*Activity*: Beginning with the line that contains "را بررسی و در صورت لزوم", retype the entries below exactly, ending with the line that contains "らなじませるのもおすすめ！". Leave out any pictures.

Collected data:
——

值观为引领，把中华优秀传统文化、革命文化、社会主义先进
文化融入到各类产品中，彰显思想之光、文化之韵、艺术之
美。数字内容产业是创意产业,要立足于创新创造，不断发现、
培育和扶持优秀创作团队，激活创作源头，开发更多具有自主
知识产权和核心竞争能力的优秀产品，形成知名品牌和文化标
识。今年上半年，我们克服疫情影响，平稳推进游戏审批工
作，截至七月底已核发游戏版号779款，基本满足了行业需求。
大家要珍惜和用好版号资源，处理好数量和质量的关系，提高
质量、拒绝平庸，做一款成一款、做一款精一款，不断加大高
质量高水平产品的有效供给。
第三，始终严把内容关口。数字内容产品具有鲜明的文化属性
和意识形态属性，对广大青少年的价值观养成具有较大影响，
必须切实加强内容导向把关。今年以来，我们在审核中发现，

——

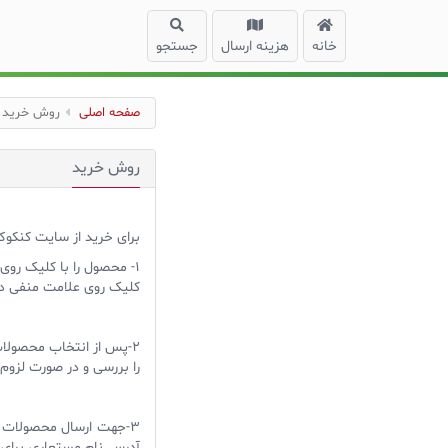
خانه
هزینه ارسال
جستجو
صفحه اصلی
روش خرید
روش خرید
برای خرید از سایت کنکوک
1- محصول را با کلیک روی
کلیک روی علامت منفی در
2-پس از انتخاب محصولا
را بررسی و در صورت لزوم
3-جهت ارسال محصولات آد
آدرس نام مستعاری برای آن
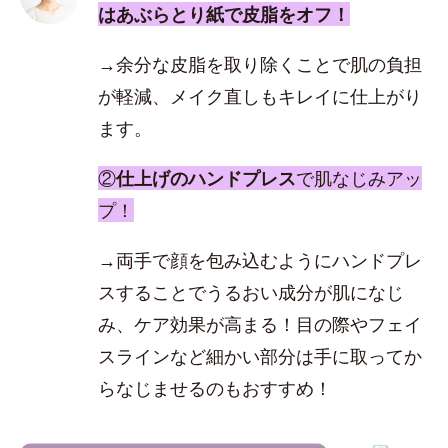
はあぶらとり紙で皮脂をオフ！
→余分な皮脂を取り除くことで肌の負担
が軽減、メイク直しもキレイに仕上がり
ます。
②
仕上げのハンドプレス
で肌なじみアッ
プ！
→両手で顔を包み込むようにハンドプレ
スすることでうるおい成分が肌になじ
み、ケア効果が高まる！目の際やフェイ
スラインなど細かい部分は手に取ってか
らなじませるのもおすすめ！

——

*Response*:
را بررسی و در صورت لزوم
3-جهت ارسال محصولات آد
آدرس نام مستعاری برای آن
はあぶらとり紙で皮脂をオフ！
→余分な皮脂を取り除くことで肌の負担
が軽減、メイク直しもキレイに仕上がり
ます。
②
仕上げのハンドプレス
で肌なじみアッ
プ！
→両手で顔を包み込むようにハンドプレ
スすることでうるおい成分が肌になじ
み、ケア効果が高まる！目の際やフェイ
スラインなど細かい部分は手に取ってか
らなじませるのもおすすめ！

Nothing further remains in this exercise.